A December 1995 study of passive surveillance sensitivity in The American Journal of Public Health reported 72% for poliomyelitis after the oral polio vaccine and less than 1% for rash and thrombocytopenia after MMR. A 2020 study of VAERS sensitivity published in Vaccine noted in Background, a similar rate of 68% capture for poliomyelitis after oral polio vaccine and 47% capture of intussusception cases after rotavirus vaccine. The target objective of anaphylaxis and GBS following various vaccines revealed a range from 12% to 76%. As early as 2003 a study found that serious events are rare.

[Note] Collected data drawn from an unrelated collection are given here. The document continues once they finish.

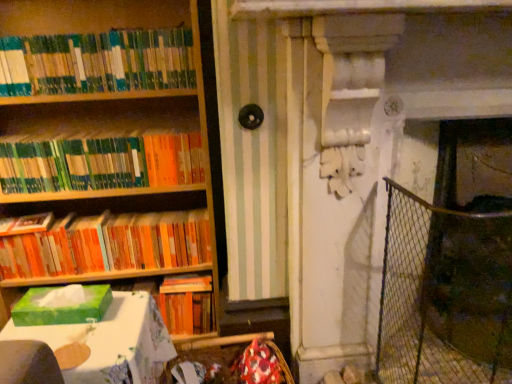 Question: Is green matte bookshelf at upper left, the third book in the bottom-to-top sequence, next to green cardboard tissue box at lower left and touching it?

Choices:
 (A) no
 (B) yes

Answer: (A)

Question: From the image's perspective, is green matte bookshelf at upper left, the 1th book in the top-to-bottom sequence, over green cardboard tissue box at lower left?

Choices:
 (A) no
 (B) yes

Answer: (B)

Question: Is green matte bookshelf at upper left, the third book in the bottom-to-top sequence, bigger than green cardboard tissue box at lower left?

Choices:
 (A) no
 (B) yes

Answer: (A)

Question: Can we say green matte bookshelf at upper left, the third book in the bottom-to-top sequence, lies outside green cardboard tissue box at lower left?

Choices:
 (A) yes
 (B) no

Answer: (A)

Question: Could you tell me if green matte bookshelf at upper left, the third book in the bottom-to-top sequence, is facing green cardboard tissue box at lower left?

Choices:
 (A) yes
 (B) no

Answer: (B)

Question: Does green matte bookshelf at upper left, the third book in the bottom-to-top sequence, lie behind green cardboard tissue box at lower left?

Choices:
 (A) no
 (B) yes

Answer: (B)

Question: Considering the relative sizes of wire mesh fence at right and green matte bookshelf at upper left, the 1th book in the top-to-bottom sequence, in the image provided, is wire mesh fence at right thinner than green matte bookshelf at upper left, the 1th book in the top-to-bottom sequence,?

Choices:
 (A) yes
 (B) no

Answer: (B)

Question: Is wire mesh fence at right positioned in front of green matte bookshelf at upper left, the 1th book in the top-to-bottom sequence?

Choices:
 (A) yes
 (B) no

Answer: (B)

Question: Is wire mesh fence at right to the right of green matte bookshelf at upper left, the 1th book in the top-to-bottom sequence, from the viewer's perspective?

Choices:
 (A) no
 (B) yes

Answer: (B)

Question: Does wire mesh fence at right have a greater width compared to green matte bookshelf at upper left, the third book in the bottom-to-top sequence?

Choices:
 (A) yes
 (B) no

Answer: (A)

Question: Is wire mesh fence at right bigger than green matte bookshelf at upper left, the third book in the bottom-to-top sequence?

Choices:
 (A) no
 (B) yes

Answer: (B)

Question: From the image's perspective, is wire mesh fence at right located beneath green matte bookshelf at upper left, the 1th book in the top-to-bottom sequence?

Choices:
 (A) no
 (B) yes

Answer: (B)

Question: Is green cardboard tissue box at lower left facing away from green matte tissue box at left?

Choices:
 (A) no
 (B) yes

Answer: (A) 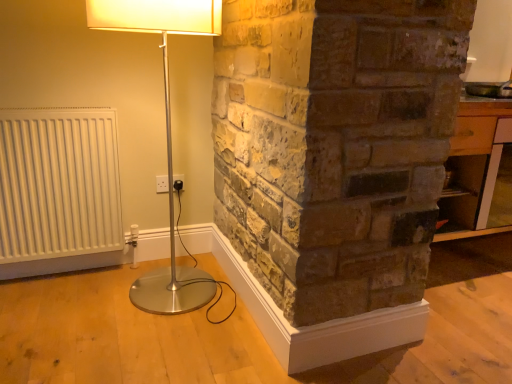 Describe the element at coordinates (58, 184) in the screenshot. Image resolution: width=512 pixels, height=384 pixels. I see `white matte radiator at left` at that location.

Measure the distance between silver metallic floor lamp at left and camera.

silver metallic floor lamp at left and camera are 4.17 feet apart.

Identify the location of silver metallic floor lamp at left. (166, 133).

At what (x,y) coordinates should I click in order to perform the action: click on white matte radiator at left. Please return your answer as a coordinate pair (x, y). The height and width of the screenshot is (384, 512). Looking at the image, I should click on [x=58, y=184].

Considering the relative sizes of silver metallic floor lamp at left and white matte radiator at left in the image provided, is silver metallic floor lamp at left taller than white matte radiator at left?

Indeed, silver metallic floor lamp at left has a greater height compared to white matte radiator at left.

Is silver metallic floor lamp at left bigger than white matte radiator at left?

Indeed, silver metallic floor lamp at left has a larger size compared to white matte radiator at left.

Which is farther from the camera, (158, 313) or (84, 224)?

The point (84, 224) is farther from the camera.

Can white plastic electric outlet at center be found inside silver metallic floor lamp at left?

No.

How many degrees apart are the facing directions of silver metallic floor lamp at left and white plastic electric outlet at center?

The angle between the facing direction of silver metallic floor lamp at left and the facing direction of white plastic electric outlet at center is 0.51 degrees.

Is silver metallic floor lamp at left oriented towards white plastic electric outlet at center?

No, silver metallic floor lamp at left is not facing towards white plastic electric outlet at center.

From a real-world perspective, who is located lower, silver metallic floor lamp at left or white plastic electric outlet at center?

white plastic electric outlet at center.

Does white matte radiator at left appear on the right side of wooden table at right?

No, white matte radiator at left is not to the right of wooden table at right.

Identify the location of table lying behind the white matte radiator at left. The image size is (512, 384). (478, 171).

From the image's perspective, which is above, white matte radiator at left or wooden table at right?

From the image's view, wooden table at right is above.

In terms of size, does wooden table at right appear bigger or smaller than white plastic electric outlet at center?

wooden table at right is bigger than white plastic electric outlet at center.

How far apart are wooden table at right and white plastic electric outlet at center?

wooden table at right is 1.54 meters from white plastic electric outlet at center.

Which is more to the right, wooden table at right or white plastic electric outlet at center?

wooden table at right.

Looking at this image, can you confirm if wooden table at right is wider than white plastic electric outlet at center?

Correct, the width of wooden table at right exceeds that of white plastic electric outlet at center.

Is point (56, 143) behind point (170, 255)?

That is False.

Is white matte radiator at left wider than silver metallic floor lamp at left?

No.

Is white matte radiator at left looking in the opposite direction of silver metallic floor lamp at left?

white matte radiator at left is not turned away from silver metallic floor lamp at left.

Visually, is white matte radiator at left positioned to the left or to the right of silver metallic floor lamp at left?

Clearly, white matte radiator at left is on the left of silver metallic floor lamp at left in the image.

Is wooden table at right aimed at white matte radiator at left?

No, wooden table at right does not turn towards white matte radiator at left.

Is wooden table at right not close to white matte radiator at left?

Yes, wooden table at right is far from white matte radiator at left.

From the picture: Does wooden table at right come in front of white matte radiator at left?

No, it is not.

Is wooden table at right bigger or smaller than white matte radiator at left?

Clearly, wooden table at right is larger in size than white matte radiator at left.

From the picture: Is white matte radiator at left completely or partially outside of white plastic electric outlet at center?

Indeed, white matte radiator at left is completely outside white plastic electric outlet at center.

Is point (51, 111) positioned before point (164, 186)?

Yes, point (51, 111) is closer to viewer.

Is white matte radiator at left aimed at white plastic electric outlet at center?

No, white matte radiator at left is not facing towards white plastic electric outlet at center.

At what (x,y) coordinates should I click in order to perform the action: click on lamp lying above the white matte radiator at left (from the image's perspective). Please return your answer as a coordinate pair (x, y). Looking at the image, I should click on (166, 133).

This screenshot has width=512, height=384. I want to click on lamp on the right of white plastic electric outlet at center, so click(x=166, y=133).

Considering their positions, is silver metallic floor lamp at left positioned further to white matte radiator at left than wooden table at right?

The object further to white matte radiator at left is wooden table at right.

In the scene shown: Which object lies nearer to the anchor point white plastic electric outlet at center, white matte radiator at left or silver metallic floor lamp at left?

Based on the image, white matte radiator at left appears to be nearer to white plastic electric outlet at center.

Looking at the image, which one is located further to silver metallic floor lamp at left, white plastic electric outlet at center or wooden table at right?

wooden table at right.

Which object lies further to the anchor point wooden table at right, silver metallic floor lamp at left or white matte radiator at left?

white matte radiator at left.

Based on their spatial positions, is wooden table at right or white matte radiator at left closer to white plastic electric outlet at center?

The object closer to white plastic electric outlet at center is white matte radiator at left.

Estimate the real-world distances between objects in this image. Which object is closer to white plastic electric outlet at center, wooden table at right or silver metallic floor lamp at left?

Among the two, silver metallic floor lamp at left is located nearer to white plastic electric outlet at center.

Looking at the image, which one is located closer to silver metallic floor lamp at left, white matte radiator at left or white plastic electric outlet at center?

white matte radiator at left.

When comparing their distances from wooden table at right, does white plastic electric outlet at center or white matte radiator at left seem further?

Among the two, white matte radiator at left is located further to wooden table at right.

What are the coordinates of `lamp between white matte radiator at left and wooden table at right in the horizontal direction` in the screenshot? It's located at (166, 133).

Locate an element on the screen. The image size is (512, 384). electric outlet between white matte radiator at left and wooden table at right from left to right is located at coordinates 162,184.

You are a GUI agent. You are given a task and a screenshot of the screen. Output one action in this format:
    pyautogui.click(x=<x>, y=<y>)
    Task: Click on the lamp between white plastic electric outlet at center and wooden table at right in the horizontal direction
    The height and width of the screenshot is (384, 512).
    Given the screenshot: What is the action you would take?
    pyautogui.click(x=166, y=133)

At what (x,y) coordinates should I click in order to perform the action: click on radiator between silver metallic floor lamp at left and white plastic electric outlet at center along the z-axis. Please return your answer as a coordinate pair (x, y). Looking at the image, I should click on (58, 184). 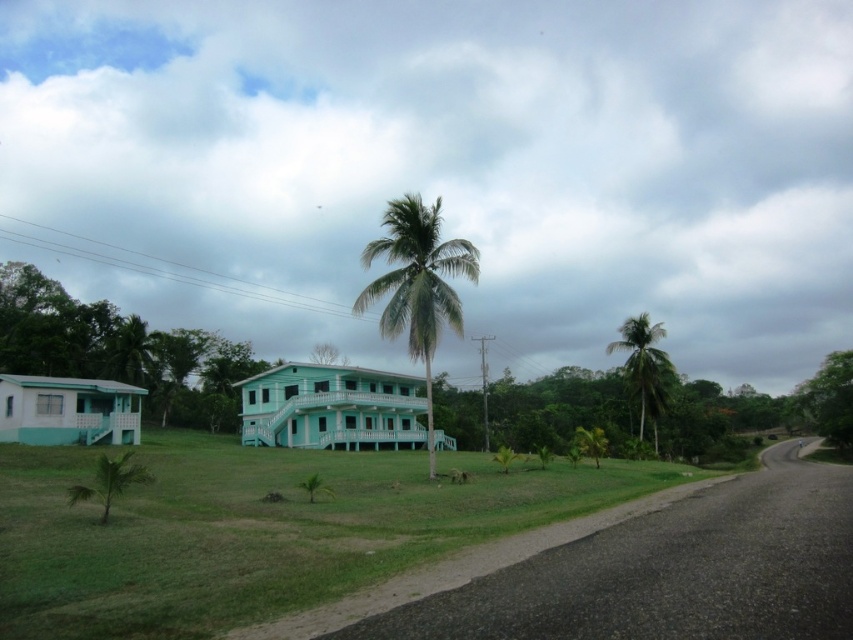 You are a landscape architect planning to plant more palm trees along the road in the scene. Given the space between the green leafy palm at center and the green leafy palm tree at right, can you determine which one has a narrower canopy width?

The green leafy palm at center has a lesser width compared to the green leafy palm tree at right, so the green leafy palm at center has a narrower canopy width.

You are a landscape architect planning to plant new trees along the road in this rural scene. You have two palm trees to place. The first is the green leafy palm at center, and the second is the green leafy palm tree at right. Based on their heights, which palm tree would you choose to place closer to the road to ensure it doesn not block the view of the house on the left?

The green leafy palm tree at right is shorter, so placing it closer to the road would prevent blocking the view of the house on the left while allowing the taller green leafy palm at center to be positioned further back. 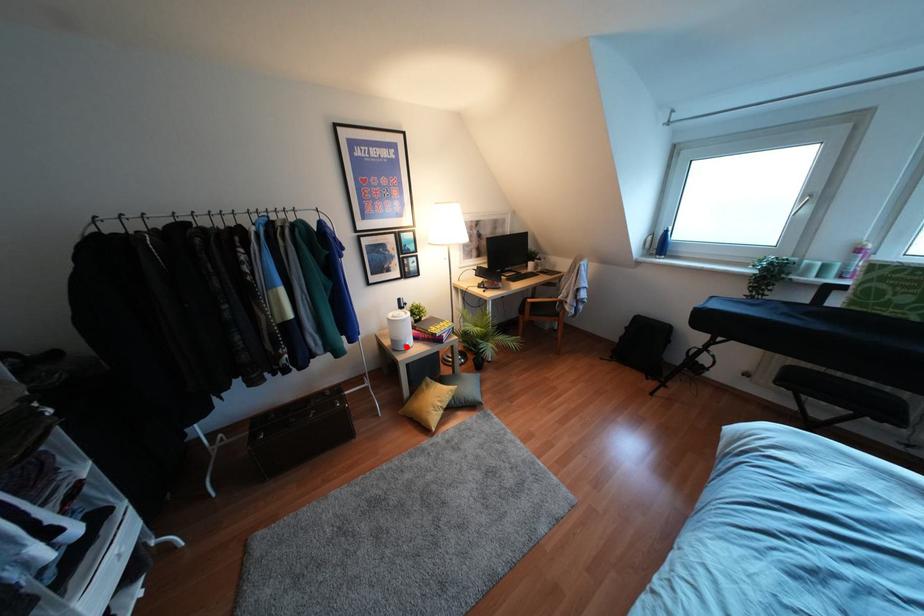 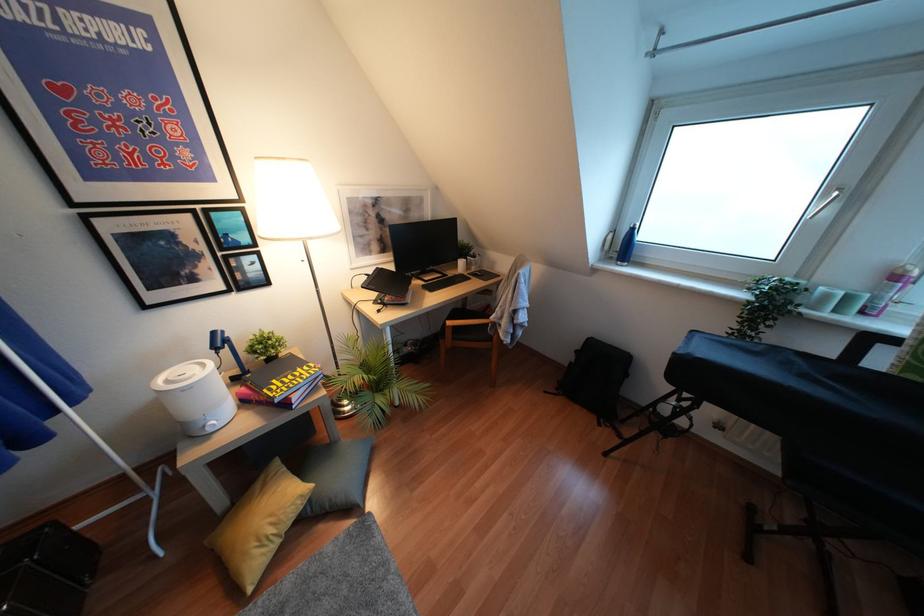 The point at the highlighted location is marked in the first image. Where is the corresponding point in the second image?

(210, 430) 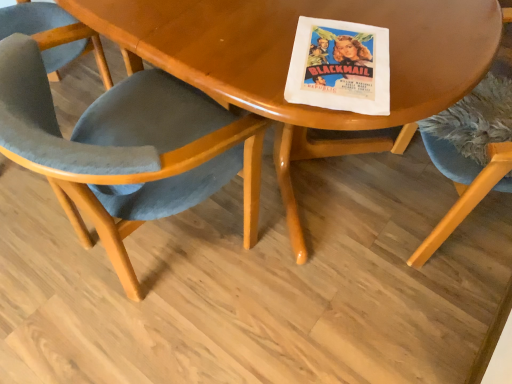 Question: Is wooden table at center not near velvet blue chair at right, marked as the first chair in a right-to-left arrangement?

Choices:
 (A) yes
 (B) no

Answer: (B)

Question: Is wooden table at center behind velvet blue chair at right, the second chair from the left?

Choices:
 (A) no
 (B) yes

Answer: (A)

Question: Could you tell me if wooden table at center is facing velvet blue chair at right, the second chair from the left?

Choices:
 (A) no
 (B) yes

Answer: (A)

Question: Is wooden table at center to the right of velvet blue chair at right, marked as the first chair in a right-to-left arrangement, from the viewer's perspective?

Choices:
 (A) no
 (B) yes

Answer: (A)

Question: Considering the relative sizes of wooden table at center and velvet blue chair at right, the second chair from the left, in the image provided, is wooden table at center wider than velvet blue chair at right, the second chair from the left,?

Choices:
 (A) yes
 (B) no

Answer: (A)

Question: Is velvet blue chair at right, the second chair from the left, in front of or behind velvet blue chair at center, acting as the first chair starting from the left, in the image?

Choices:
 (A) behind
 (B) front

Answer: (A)

Question: From a real-world perspective, is velvet blue chair at right, the second chair from the left, above or below velvet blue chair at center, acting as the first chair starting from the left?

Choices:
 (A) above
 (B) below

Answer: (A)

Question: Is velvet blue chair at right, the second chair from the left, to the left or to the right of velvet blue chair at center, acting as the 2th chair starting from the right, in the image?

Choices:
 (A) left
 (B) right

Answer: (B)

Question: Based on their sizes in the image, would you say velvet blue chair at right, the second chair from the left, is bigger or smaller than velvet blue chair at center, acting as the first chair starting from the left?

Choices:
 (A) small
 (B) big

Answer: (B)

Question: Is velvet blue chair at right, the second chair from the left, wider or thinner than wooden table at center?

Choices:
 (A) thin
 (B) wide

Answer: (A)

Question: Is velvet blue chair at right, marked as the first chair in a right-to-left arrangement, in front of or behind wooden table at center in the image?

Choices:
 (A) front
 (B) behind

Answer: (B)

Question: Is velvet blue chair at right, marked as the first chair in a right-to-left arrangement, to the left or to the right of wooden table at center in the image?

Choices:
 (A) right
 (B) left

Answer: (A)

Question: From a real-world perspective, is velvet blue chair at right, the second chair from the left, above or below wooden table at center?

Choices:
 (A) below
 (B) above

Answer: (B)

Question: Is velvet blue chair at center, acting as the 2th chair starting from the right, inside or outside of velvet blue chair at right, marked as the first chair in a right-to-left arrangement?

Choices:
 (A) outside
 (B) inside

Answer: (A)

Question: Considering the positions of point (120, 84) and point (443, 160), is point (120, 84) closer or farther from the camera than point (443, 160)?

Choices:
 (A) closer
 (B) farther

Answer: (B) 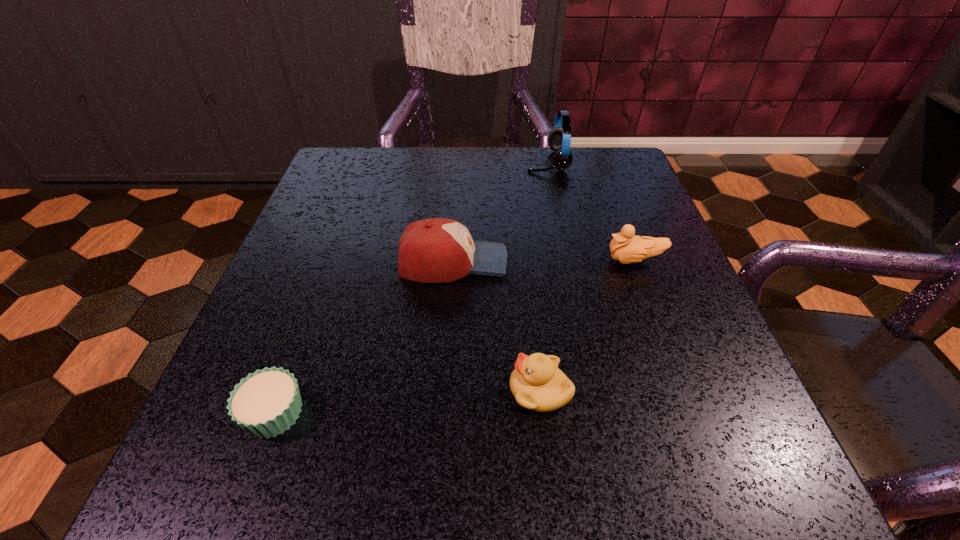 The height and width of the screenshot is (540, 960). In the image, there is a desktop. Identify the location of vacant space at the far right corner. (606, 187).

Locate an element on the screen. The width and height of the screenshot is (960, 540). vacant space that is in between the left duckling and the tallest object is located at coordinates (543, 275).

In order to click on free space between the rightmost object and the baseball cap in this screenshot , I will do pos(543,261).

You are a GUI agent. You are given a task and a screenshot of the screen. Output one action in this format:
    pyautogui.click(x=<x>, y=<y>)
    Task: Click on the unoccupied position between the baseball cap and the right duckling
    
    Given the screenshot: What is the action you would take?
    pyautogui.click(x=543, y=261)

Image resolution: width=960 pixels, height=540 pixels. In order to click on empty space between the baseball cap and the left duckling in this screenshot , I will do `click(496, 326)`.

Where is `vacant region between the left duckling and the baseball cap`? vacant region between the left duckling and the baseball cap is located at coordinates (496, 326).

Locate an element on the screen. Image resolution: width=960 pixels, height=540 pixels. free point between the farthest object and the rightmost object is located at coordinates (590, 211).

You are a GUI agent. You are given a task and a screenshot of the screen. Output one action in this format:
    pyautogui.click(x=<x>, y=<y>)
    Task: Click on the free space between the cupcake and the farthest object
    The height and width of the screenshot is (540, 960).
    Given the screenshot: What is the action you would take?
    pyautogui.click(x=410, y=287)

The image size is (960, 540). What are the coordinates of `free point between the baseball cap and the farther duckling` in the screenshot? It's located at (543, 261).

At what (x,y) coordinates should I click in order to perform the action: click on free point between the rightmost object and the shortest object. Please return your answer as a coordinate pair (x, y). This screenshot has height=540, width=960. Looking at the image, I should click on (454, 336). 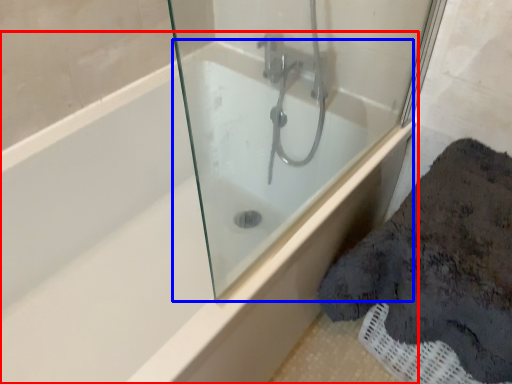 Question: Among these objects, which one is farthest to the camera, bathtub (highlighted by a red box) or bath (highlighted by a blue box)?

Choices:
 (A) bathtub
 (B) bath

Answer: (A) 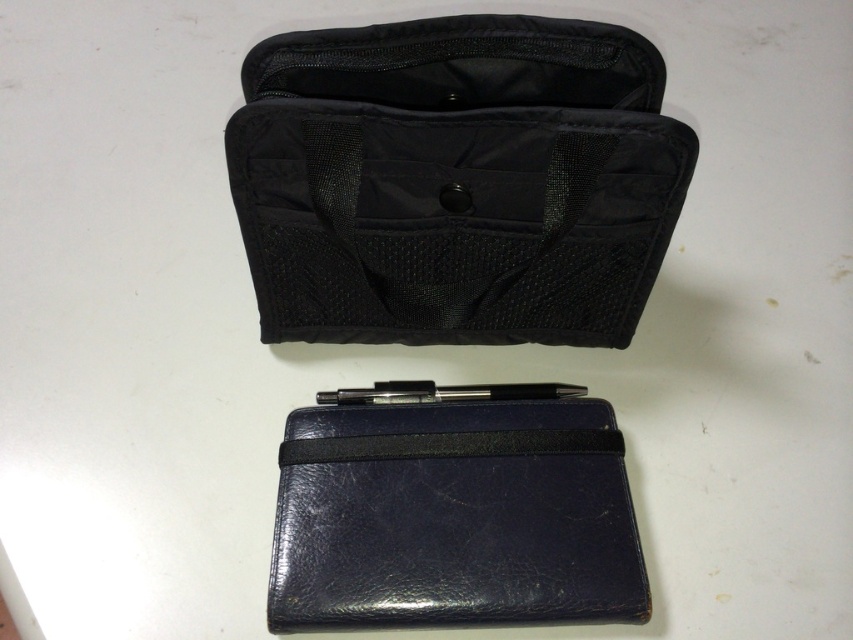 Question: Does black fabric pouch at center have a greater width compared to navy leather pouch at center?

Choices:
 (A) no
 (B) yes

Answer: (B)

Question: Which point is farther to the camera?

Choices:
 (A) (485, 486)
 (B) (379, 120)

Answer: (A)

Question: Is black fabric pouch at center smaller than navy leather pouch at center?

Choices:
 (A) yes
 (B) no

Answer: (B)

Question: Which of the following is the closest to the observer?

Choices:
 (A) navy leather pouch at center
 (B) black fabric pouch at center

Answer: (B)

Question: Can you confirm if black fabric pouch at center is positioned below navy leather pouch at center?

Choices:
 (A) yes
 (B) no

Answer: (B)

Question: Which object appears farthest from the camera in this image?

Choices:
 (A) navy leather pouch at center
 (B) black fabric pouch at center

Answer: (A) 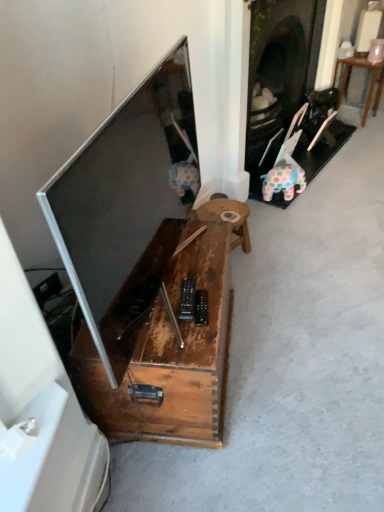 Question: Is rustic wood table at center, the 1th table when ordered from front to back, shorter than rustic wood coffee table at center?

Choices:
 (A) no
 (B) yes

Answer: (B)

Question: Would you consider rustic wood table at center, which is counted as the second table, starting from the right, to be distant from rustic wood coffee table at center?

Choices:
 (A) yes
 (B) no

Answer: (B)

Question: Does rustic wood table at center, which is the second table from back to front, have a larger size compared to rustic wood coffee table at center?

Choices:
 (A) no
 (B) yes

Answer: (A)

Question: From the image's perspective, is rustic wood table at center, which appears as the first table when viewed from the left, located beneath rustic wood coffee table at center?

Choices:
 (A) yes
 (B) no

Answer: (B)

Question: Considering the relative positions of rustic wood table at center, the 1th table when ordered from front to back, and rustic wood coffee table at center in the image provided, is rustic wood table at center, the 1th table when ordered from front to back, to the right of rustic wood coffee table at center from the viewer's perspective?

Choices:
 (A) no
 (B) yes

Answer: (B)

Question: Is wooden table at right, which is the second table in bottom-to-top order, wider or thinner than rustic wood coffee table at center?

Choices:
 (A) wide
 (B) thin

Answer: (B)

Question: From a real-world perspective, is wooden table at right, the second table viewed from the left, positioned above or below rustic wood coffee table at center?

Choices:
 (A) above
 (B) below

Answer: (B)

Question: Does point (342, 62) appear closer or farther from the camera than point (148, 415)?

Choices:
 (A) closer
 (B) farther

Answer: (B)

Question: Based on their positions, is wooden table at right, the first table in the back-to-front sequence, located to the left or right of rustic wood coffee table at center?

What antivaxxers won’t tell you
The evident paucity inherent in the misuse of VAERS data becomes apparent when examining another appeal to authority employed by antivaxxers. Namely the amount of money awarded to “victims of vaccine injury” via the Vaccine Injury Compensation Program (VICP). Total compensation paid out over the life of the VICP, since 1988, is in the area of $4.6 billion US. Members of the anti-vaccine lobby often cite various approximations of this figure to underscore their claim that vaccine damage occurs on a huge scale. In fact a simple analysis of VICP figures reveals the opposite to be true.
The report states that for every 1 million vaccine doses, “approximately 1 individual was compensated”. This is a familiar figure. The table below contains the monthly VICP statistics update report for 1 April 2023. It may be found on page three of the data and adjudication statistics report from Health Resources and Services Administration. It is headed Adjudication Categories, by Alleged Vaccine for Petitions Filed Since the Inclusion of Influenza as an Eligible Vaccine for Filings. NB: Influenza doses = 45% of total doses since 2006.
From 1 January 2006 to 12 December 2021 the number of vaccine doses distributed, as sourced from the CDC, totals 6,020,731,677. The total number of compensable cases is 7,483. Or 0.00012% of distributed doses. The Influenza vaccine accounts for 73.2% of compensable doses. Total settlements, including dismissed cases and non-compensable cases to date, have reached 10,429. Or 0.00017% of distributed doses. This represents a striking absence of vaccine injury. Unsurprisingly you will not hear these figures from the anti-vaccination lobby.


Since January 1988, 24,538 petitions have been filed [page 5]. 8,439 or 34% of petitions were compensated. More so, as the HRSA report states, “Being awarded compensation for a petition does not necessarily mean that the vaccine caused the alleged injury”.
And:
Approximately 60 percent of all compensation awarded by the VICP comes as a result of a negotiated settlement between the parties in which HHS has not concluded, based upon review of the evidence, that the alleged vaccine(s) caused the alleged injury.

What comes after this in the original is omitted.